A good article there that summarises realities as opposed to fiction which the BSA releases on a regular basis.

On the subject of MS Office, there is a very good free alternative, it's called Open Office - no alleged software pirate should be caught without Open Office installed on their PC(s). I wonder when the BSA will start accusing Open Office users of being s/w pirates...
 
A good article there that summarises realities as opposed to fiction which the BSA releases on a regular basis.

On the subject of MS Office, there is a very good free alternative, it's called Open Office - no alleged software pirate should be caught without Open Office installed on their PC(s).

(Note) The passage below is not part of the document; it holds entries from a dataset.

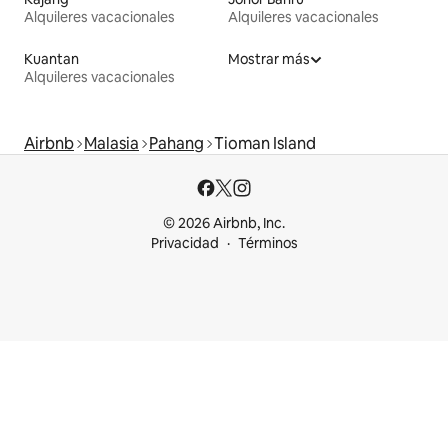
Alquileres vacacionales
Alquileres vacacionales
Kuantan
Mostrar más
Alquileres vacacionales
Airbnb
Malasia
Pahang
Tioman Island
© 2026 Airbnb, Inc.
Privacidad
Términos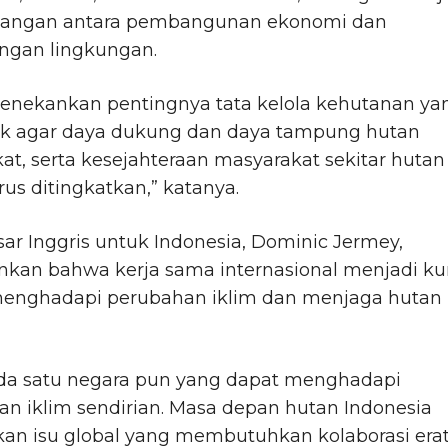
angan antara pembangunan ekonomi dan
ungan lingkungan.
enekankan pentingnya tata kelola kehutanan ya
aik agar daya dukung dan daya tampung hutan
t, serta kesejahteraan masyarakat sekitar hutan
rus ditingkatkan,” katanya.
ar Inggris untuk Indonesia, Dominic Jermey,
kan bahwa kerja sama internasional menjadi ku
enghadapi perubahan iklim dan menjaga hutan
ada satu negara pun yang dapat menghadapi
n iklim sendirian. Masa depan hutan Indonesia
an isu global yang membutuhkan kolaborasi era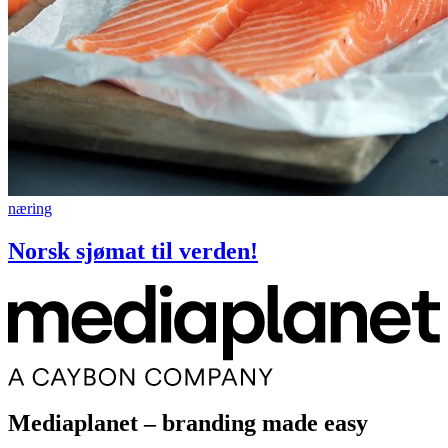
næring
Norsk sjømat til verden!
Mediaplanet – branding made easy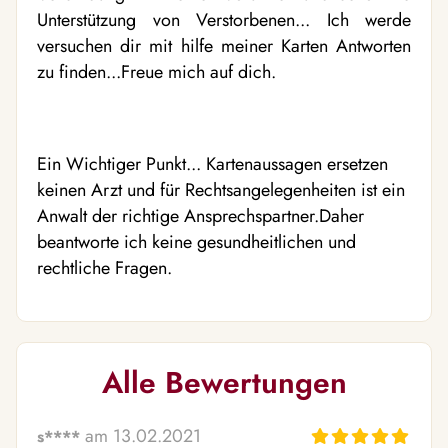
Unterstützung von Verstorbenen... Ich werde
versuchen dir mit hilfe meiner Karten Antworten
zu finden...Freue mich auf dich.
Ein Wichtiger Punkt... Kartenaussagen ersetzen
keinen Arzt und für Rechtsangelegenheiten ist ein
Anwalt der richtige Ansprechspartner.Daher
beantworte ich keine gesundheitlichen und
rechtliche Fragen.
Alle Bewertungen
am 13.02.2021
s****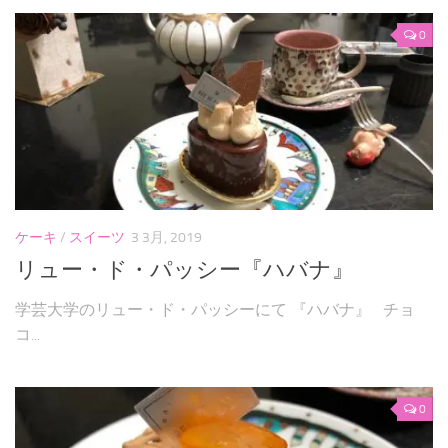
0
ケーキ
/
スイーツ
3 3月, 2019
リュー・ド・パッシー『ハバナ』
学芸大学のリュー・ド・パッシーにて 『ハバナ』 チョ
コ...
0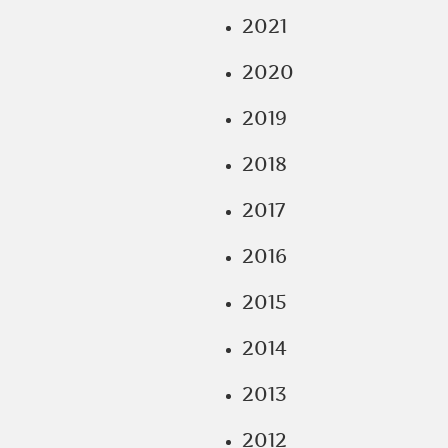
2021
2020
2019
2018
2017
2016
2015
2014
2013
2012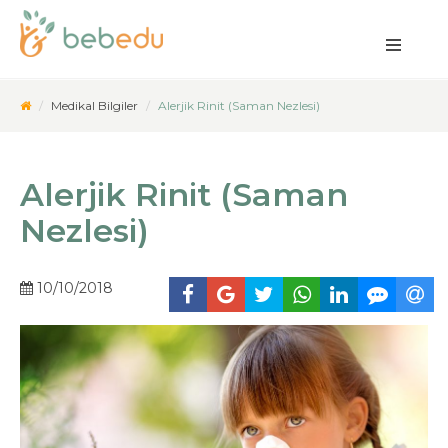
Medikal Bilgiler
Alerjik Rinit (Saman Nezlesi)
Alerjik Rinit (Saman
Nezlesi)
10/10/2018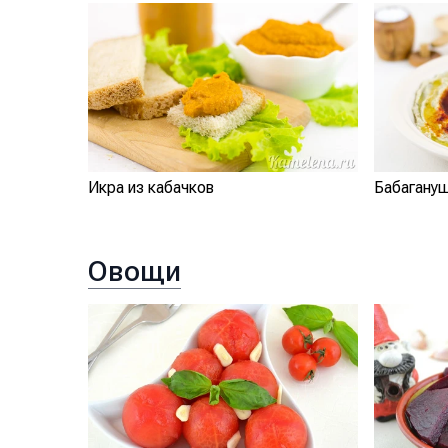
Икра из кабачков
Бабагану
Овощи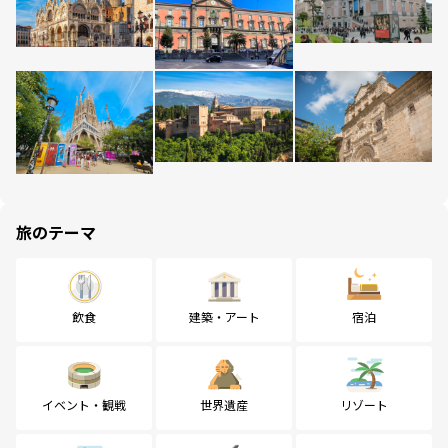
旅のテーマ
飲食
建築・アート
宿泊
イベント・観戦
世界遺産
リゾート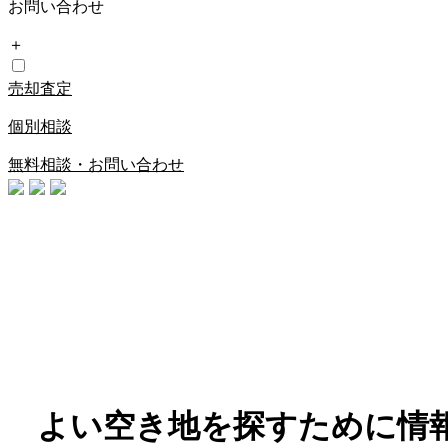
お問い合わせ
＋
売却査定
個別相談
無料相談・お問い合わせ
よい空き地を探すために情報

I wonder when the BSA will start accusing Open Office users of being s/w pirates...

I have experienced a few bugs in my versions of OpenOffice, but it certainly is a worthy counterpart to office. There are not many pieces of software left for which there isn't a free OpenSource alternative, that either does the same job, or performs better than its M$ equivalent.
 
I have experienced a few bugs in my versions of OpenOffice, but it certainly is a worthy counterpart to office. There are not many pieces of software left for which there isn't a free OpenSource alternative, that either does the same job, or performs better than its M$ equivalent.
One of the reasons I decided not to upgrade my MS Office 2000, was the pricetag attached to the horrid bugginess of MS Office.

The reality is that no software can be considered to have no bugs -especially over time when s/w gets used for slightly different purposes & deployments than what it was originally designed for, not that that really applies to this discussion, just a general statement.
 
One of the reasons I decided not to upgrade my MS Office 2000, was the pricetag attached to the horrid bugginess of MS Office.

The reality is that no software can be considered to have no bugs -especially over time when s/w gets used for slightly different purposes & deployments than what it was originally designed for, not that that really applies to this discussion, just a general statement.

Indeed. The problem is that M$ want to charge and arm and a leg for the same bug-ridden software. Makes me :sick:
 
A good article there that summarises realities as opposed to fiction which the BSA releases on a regular basis.

On the subject of MS Office, there is a very good free alternative, it's called Open Office - no alleged software pirate should be caught without Open Office installed on their PC(s). I wonder when the BSA will start accusing Open Office users of being s/w pirates...

Yeah, won't that be a scene. "Opensource programmers arrested for pirating M$ code" :D
 
PS Thinking about Software and Intellectual property almost instantly gets you thinking about the movie industry and piracy in general...... Are ludicrous profits the plague of capitalism? How much profit does the average movie theater generate?

No, ludicrous profits are the "plague" of most industries that get some kind of an artificial monopoly from the government. That can be in anything like oil (only you can drill in the ground), telecommunications (only you can lay cables in the ground), or intellectual property (only you can make copies). Capitalism is just a nice convenient scapegoat for excessive protectionism.
 
all these people (bsa and such) are exaggerating a problem that stems from somewhere else, don't treat the decease but rather the cause?